What the task asks: Across the entries below, determine how many lines include the word "corner". State only the resulting number.

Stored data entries
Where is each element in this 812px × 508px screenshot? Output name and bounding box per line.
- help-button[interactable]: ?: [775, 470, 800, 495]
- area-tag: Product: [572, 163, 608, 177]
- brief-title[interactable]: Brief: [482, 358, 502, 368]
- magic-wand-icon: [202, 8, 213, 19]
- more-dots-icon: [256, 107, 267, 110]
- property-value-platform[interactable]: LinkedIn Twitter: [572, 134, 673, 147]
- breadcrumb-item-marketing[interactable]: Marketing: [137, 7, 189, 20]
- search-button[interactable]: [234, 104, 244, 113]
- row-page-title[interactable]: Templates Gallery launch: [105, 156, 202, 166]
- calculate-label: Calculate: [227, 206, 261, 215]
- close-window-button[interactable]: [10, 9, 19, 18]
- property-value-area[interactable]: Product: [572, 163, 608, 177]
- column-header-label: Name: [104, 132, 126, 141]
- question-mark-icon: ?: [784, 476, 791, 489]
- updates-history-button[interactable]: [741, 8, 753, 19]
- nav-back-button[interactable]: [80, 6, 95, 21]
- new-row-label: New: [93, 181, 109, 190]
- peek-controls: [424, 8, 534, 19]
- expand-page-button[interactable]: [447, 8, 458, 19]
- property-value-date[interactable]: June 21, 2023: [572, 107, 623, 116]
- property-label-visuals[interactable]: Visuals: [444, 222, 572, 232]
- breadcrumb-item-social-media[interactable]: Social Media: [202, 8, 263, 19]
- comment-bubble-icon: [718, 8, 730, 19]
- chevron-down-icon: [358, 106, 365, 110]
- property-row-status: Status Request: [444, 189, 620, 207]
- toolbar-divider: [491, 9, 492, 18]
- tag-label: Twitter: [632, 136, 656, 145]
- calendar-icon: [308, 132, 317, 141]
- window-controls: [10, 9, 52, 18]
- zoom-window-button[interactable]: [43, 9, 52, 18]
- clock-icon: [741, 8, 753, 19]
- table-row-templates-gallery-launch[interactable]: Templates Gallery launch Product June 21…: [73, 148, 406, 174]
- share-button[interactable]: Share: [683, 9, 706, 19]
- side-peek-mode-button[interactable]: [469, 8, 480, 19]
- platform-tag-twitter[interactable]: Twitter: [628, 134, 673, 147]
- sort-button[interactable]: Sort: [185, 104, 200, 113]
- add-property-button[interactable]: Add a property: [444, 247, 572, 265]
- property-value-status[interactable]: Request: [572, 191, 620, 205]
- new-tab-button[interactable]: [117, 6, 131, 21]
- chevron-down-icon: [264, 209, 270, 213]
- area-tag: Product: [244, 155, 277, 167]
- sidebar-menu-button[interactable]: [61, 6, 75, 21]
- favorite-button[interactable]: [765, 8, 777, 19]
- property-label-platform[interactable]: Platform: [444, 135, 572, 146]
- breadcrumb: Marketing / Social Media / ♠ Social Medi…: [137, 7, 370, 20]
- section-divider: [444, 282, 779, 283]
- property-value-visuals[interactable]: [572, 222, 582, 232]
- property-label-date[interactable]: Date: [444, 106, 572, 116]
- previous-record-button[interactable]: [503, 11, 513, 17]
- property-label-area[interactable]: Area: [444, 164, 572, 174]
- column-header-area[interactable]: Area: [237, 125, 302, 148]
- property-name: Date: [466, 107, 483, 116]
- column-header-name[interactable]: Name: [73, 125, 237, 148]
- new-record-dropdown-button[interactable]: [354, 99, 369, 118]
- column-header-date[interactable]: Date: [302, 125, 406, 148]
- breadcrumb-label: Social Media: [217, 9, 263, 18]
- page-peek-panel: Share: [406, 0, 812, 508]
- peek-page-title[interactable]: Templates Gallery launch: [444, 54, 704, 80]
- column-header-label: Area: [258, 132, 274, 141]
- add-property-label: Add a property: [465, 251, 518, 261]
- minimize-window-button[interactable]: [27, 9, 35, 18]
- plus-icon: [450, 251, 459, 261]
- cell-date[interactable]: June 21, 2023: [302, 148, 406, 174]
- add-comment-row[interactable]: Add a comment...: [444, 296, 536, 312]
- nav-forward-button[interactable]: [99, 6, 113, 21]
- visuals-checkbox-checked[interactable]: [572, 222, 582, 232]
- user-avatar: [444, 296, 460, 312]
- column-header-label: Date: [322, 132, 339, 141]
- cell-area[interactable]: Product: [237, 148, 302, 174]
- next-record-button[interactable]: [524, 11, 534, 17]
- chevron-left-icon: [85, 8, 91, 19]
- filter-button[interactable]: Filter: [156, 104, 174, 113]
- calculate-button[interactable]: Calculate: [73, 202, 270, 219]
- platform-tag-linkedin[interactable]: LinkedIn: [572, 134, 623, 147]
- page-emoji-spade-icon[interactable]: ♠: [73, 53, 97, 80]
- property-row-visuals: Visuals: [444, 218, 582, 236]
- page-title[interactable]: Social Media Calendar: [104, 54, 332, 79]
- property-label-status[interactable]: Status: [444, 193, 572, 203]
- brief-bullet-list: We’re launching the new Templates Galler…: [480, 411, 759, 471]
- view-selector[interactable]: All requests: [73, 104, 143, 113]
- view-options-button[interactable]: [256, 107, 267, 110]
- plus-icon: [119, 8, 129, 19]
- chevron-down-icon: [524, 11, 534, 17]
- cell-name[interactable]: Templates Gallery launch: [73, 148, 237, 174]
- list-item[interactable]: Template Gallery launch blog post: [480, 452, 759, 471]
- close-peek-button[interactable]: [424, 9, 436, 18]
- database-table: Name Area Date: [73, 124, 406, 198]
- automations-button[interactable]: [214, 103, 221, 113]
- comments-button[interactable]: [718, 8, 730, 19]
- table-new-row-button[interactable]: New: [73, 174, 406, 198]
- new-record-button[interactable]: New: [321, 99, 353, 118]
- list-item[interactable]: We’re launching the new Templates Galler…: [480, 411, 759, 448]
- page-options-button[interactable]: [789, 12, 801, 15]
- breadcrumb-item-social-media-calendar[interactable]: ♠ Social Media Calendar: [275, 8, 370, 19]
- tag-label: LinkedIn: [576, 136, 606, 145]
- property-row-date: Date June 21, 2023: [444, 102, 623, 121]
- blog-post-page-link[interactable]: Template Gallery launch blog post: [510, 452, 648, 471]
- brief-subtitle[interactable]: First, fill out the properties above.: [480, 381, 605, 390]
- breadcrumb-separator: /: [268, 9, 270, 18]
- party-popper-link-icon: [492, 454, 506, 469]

--

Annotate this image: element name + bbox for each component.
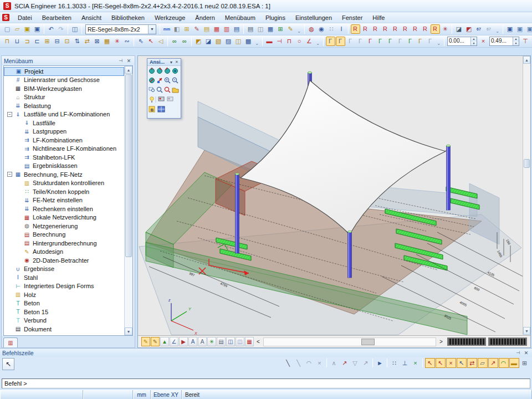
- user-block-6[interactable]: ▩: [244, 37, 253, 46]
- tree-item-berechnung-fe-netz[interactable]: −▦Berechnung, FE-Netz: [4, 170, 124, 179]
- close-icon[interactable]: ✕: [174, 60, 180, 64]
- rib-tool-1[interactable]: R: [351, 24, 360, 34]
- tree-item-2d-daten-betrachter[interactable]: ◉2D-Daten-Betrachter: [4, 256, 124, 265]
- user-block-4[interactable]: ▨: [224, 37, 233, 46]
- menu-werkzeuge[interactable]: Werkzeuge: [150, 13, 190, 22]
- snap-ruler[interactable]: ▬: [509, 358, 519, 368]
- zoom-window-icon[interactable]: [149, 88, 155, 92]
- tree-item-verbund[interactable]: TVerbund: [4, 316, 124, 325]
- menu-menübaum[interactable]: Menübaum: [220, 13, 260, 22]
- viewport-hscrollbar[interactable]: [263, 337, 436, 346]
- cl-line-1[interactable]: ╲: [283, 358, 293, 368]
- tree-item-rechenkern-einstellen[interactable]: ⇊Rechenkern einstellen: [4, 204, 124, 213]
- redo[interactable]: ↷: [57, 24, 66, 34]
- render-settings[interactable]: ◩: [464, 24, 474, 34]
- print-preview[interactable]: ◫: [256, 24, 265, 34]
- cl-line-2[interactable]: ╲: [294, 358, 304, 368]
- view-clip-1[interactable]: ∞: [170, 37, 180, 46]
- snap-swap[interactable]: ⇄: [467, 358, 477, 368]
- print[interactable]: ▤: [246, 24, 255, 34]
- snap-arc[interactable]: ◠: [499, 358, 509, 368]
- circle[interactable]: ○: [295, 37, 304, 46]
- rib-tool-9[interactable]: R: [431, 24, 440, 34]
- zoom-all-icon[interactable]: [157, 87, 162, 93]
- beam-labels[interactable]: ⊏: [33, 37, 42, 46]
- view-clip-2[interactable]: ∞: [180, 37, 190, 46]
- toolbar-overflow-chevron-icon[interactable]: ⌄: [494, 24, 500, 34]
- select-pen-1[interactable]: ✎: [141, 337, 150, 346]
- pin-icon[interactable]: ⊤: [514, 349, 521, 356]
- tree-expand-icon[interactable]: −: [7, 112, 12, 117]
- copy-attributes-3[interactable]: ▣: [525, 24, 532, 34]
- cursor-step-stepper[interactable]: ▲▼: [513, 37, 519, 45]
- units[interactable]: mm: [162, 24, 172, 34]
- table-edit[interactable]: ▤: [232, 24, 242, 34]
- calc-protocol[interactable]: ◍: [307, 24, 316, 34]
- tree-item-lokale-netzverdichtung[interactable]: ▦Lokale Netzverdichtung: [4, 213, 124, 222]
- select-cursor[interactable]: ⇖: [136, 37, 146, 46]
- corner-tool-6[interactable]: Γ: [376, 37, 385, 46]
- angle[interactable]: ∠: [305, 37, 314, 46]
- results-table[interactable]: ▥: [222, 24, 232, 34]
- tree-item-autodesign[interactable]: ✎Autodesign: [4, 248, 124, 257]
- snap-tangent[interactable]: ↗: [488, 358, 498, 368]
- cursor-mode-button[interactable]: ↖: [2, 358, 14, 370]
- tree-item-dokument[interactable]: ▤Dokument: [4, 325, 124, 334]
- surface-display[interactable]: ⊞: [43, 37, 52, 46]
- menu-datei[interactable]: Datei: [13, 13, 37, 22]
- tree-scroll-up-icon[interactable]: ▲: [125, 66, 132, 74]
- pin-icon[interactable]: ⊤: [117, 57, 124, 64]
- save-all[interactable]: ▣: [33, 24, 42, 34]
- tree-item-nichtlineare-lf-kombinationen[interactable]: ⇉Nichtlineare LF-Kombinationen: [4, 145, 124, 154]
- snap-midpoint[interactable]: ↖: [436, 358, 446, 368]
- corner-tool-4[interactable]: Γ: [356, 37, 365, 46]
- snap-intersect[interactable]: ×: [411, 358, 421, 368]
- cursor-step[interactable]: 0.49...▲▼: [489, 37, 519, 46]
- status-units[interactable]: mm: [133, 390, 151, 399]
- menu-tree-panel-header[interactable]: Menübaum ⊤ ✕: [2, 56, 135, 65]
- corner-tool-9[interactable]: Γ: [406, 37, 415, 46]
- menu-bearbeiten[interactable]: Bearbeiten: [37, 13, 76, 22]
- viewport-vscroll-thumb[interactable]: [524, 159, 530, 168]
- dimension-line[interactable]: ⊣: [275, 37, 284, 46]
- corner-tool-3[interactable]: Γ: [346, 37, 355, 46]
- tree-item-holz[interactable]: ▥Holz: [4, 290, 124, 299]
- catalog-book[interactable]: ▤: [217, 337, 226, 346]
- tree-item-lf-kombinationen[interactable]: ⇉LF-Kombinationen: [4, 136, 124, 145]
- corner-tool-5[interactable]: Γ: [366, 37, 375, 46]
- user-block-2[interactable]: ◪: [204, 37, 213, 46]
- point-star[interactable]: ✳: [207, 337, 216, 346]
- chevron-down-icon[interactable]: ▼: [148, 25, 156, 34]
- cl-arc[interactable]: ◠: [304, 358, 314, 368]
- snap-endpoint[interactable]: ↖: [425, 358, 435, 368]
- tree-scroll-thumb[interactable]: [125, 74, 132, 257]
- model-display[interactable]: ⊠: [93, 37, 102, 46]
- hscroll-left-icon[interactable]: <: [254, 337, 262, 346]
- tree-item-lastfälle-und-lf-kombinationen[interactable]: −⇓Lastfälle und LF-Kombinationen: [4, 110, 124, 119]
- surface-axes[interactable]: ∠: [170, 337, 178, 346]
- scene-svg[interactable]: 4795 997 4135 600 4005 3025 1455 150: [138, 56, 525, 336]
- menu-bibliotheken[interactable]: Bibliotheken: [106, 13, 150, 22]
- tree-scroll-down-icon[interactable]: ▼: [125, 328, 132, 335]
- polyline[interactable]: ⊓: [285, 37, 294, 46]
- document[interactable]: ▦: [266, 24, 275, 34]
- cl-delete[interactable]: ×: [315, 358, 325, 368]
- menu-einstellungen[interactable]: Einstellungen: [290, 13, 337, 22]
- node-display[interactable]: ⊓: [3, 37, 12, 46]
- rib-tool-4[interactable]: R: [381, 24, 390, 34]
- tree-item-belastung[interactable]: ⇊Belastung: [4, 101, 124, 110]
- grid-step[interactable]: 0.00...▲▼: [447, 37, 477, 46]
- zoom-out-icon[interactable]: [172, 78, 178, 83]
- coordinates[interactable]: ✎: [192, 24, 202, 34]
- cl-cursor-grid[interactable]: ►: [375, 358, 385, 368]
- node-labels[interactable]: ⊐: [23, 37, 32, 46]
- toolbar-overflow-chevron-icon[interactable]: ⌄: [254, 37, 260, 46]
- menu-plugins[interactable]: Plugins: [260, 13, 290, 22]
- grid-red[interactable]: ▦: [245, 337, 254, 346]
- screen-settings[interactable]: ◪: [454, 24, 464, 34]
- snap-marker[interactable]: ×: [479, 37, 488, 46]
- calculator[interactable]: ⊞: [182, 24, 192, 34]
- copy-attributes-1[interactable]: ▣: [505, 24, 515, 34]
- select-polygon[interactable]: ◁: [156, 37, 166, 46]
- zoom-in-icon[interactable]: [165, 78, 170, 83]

==

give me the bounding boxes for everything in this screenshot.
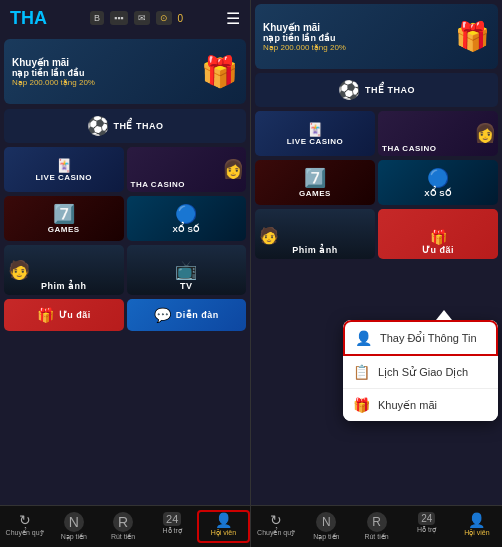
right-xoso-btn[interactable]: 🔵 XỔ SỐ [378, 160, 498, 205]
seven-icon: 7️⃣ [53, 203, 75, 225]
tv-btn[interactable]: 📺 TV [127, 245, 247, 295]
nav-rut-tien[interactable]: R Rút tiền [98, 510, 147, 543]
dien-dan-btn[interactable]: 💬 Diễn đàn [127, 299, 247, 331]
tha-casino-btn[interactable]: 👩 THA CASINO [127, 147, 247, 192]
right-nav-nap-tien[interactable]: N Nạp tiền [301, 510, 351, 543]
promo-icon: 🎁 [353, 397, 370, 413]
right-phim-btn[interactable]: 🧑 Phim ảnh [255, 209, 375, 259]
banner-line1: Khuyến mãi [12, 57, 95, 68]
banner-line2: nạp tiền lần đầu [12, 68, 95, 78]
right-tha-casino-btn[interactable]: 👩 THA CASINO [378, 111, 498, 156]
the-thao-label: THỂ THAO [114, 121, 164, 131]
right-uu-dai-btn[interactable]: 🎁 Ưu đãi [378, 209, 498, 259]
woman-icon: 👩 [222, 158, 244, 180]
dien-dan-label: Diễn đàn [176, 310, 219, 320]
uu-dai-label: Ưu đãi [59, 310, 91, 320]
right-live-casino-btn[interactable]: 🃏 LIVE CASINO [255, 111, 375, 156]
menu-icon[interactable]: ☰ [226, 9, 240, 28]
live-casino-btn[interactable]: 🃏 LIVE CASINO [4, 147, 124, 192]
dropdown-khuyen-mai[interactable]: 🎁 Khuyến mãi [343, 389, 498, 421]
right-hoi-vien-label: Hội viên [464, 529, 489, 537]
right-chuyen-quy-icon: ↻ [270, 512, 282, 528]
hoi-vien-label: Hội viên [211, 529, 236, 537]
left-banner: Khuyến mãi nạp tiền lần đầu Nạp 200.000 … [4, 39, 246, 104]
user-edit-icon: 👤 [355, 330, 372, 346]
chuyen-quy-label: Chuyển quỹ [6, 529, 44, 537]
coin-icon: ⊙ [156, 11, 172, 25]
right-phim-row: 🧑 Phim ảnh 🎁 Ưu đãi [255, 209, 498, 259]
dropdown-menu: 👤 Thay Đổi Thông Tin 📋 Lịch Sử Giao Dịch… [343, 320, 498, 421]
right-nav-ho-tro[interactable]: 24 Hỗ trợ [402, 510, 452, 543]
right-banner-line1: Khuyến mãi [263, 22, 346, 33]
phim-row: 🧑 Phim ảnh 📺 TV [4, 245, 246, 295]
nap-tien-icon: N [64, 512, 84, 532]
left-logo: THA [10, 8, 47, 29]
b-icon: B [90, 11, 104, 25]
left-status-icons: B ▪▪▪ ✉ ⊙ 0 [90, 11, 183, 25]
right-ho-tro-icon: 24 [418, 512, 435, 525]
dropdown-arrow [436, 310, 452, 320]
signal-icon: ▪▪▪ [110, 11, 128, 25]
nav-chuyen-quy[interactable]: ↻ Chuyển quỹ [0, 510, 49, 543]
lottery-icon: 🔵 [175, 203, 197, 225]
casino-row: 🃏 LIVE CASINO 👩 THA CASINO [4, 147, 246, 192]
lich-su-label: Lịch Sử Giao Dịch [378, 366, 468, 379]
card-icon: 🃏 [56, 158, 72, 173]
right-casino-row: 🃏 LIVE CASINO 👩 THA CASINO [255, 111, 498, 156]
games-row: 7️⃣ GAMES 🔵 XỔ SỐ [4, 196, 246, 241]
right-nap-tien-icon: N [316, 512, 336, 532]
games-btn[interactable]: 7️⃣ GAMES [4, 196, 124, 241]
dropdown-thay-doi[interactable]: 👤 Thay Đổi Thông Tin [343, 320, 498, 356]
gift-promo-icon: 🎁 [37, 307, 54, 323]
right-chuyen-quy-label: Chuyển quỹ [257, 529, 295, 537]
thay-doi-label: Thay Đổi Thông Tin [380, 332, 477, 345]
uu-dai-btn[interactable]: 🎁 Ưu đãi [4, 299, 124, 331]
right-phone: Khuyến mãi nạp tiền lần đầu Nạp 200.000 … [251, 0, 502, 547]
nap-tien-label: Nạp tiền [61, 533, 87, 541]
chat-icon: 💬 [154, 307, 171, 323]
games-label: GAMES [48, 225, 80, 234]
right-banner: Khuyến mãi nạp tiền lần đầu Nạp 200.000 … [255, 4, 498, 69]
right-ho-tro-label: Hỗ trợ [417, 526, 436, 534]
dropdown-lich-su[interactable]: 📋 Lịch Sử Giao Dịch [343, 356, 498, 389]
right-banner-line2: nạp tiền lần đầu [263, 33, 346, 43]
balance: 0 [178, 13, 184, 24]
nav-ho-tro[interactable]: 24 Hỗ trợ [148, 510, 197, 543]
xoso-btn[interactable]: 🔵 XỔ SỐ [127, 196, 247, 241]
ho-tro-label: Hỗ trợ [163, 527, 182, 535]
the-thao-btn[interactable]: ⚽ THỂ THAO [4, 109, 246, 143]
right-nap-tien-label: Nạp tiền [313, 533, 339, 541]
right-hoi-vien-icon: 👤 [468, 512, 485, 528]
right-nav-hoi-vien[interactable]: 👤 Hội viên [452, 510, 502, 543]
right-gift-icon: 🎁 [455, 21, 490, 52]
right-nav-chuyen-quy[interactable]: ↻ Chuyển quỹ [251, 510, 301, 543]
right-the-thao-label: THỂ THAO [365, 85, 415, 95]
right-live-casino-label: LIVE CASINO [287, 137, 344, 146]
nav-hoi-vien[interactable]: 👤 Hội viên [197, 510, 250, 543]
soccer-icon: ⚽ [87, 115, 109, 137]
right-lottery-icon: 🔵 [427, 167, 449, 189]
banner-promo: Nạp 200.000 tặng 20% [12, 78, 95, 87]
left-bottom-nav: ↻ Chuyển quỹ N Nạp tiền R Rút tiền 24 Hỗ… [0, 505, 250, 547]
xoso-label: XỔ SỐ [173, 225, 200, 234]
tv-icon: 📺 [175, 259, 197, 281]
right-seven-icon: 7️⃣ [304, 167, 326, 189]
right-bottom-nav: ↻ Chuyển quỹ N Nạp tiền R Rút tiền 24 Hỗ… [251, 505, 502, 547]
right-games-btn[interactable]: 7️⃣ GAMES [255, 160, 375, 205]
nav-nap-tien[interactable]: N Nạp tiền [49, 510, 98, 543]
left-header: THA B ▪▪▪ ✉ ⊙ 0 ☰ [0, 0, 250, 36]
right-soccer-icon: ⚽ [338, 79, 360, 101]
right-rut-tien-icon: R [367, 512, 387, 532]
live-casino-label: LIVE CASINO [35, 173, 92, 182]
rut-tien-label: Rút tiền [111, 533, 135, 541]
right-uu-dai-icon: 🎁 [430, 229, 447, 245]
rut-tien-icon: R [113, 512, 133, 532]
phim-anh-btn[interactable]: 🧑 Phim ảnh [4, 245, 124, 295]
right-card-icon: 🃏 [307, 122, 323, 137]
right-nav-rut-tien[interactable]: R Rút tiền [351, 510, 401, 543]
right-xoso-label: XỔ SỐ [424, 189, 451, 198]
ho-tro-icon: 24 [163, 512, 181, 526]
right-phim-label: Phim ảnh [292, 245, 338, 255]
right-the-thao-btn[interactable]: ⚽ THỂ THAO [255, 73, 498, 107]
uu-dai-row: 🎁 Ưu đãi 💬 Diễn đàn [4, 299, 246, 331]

Answer area: 5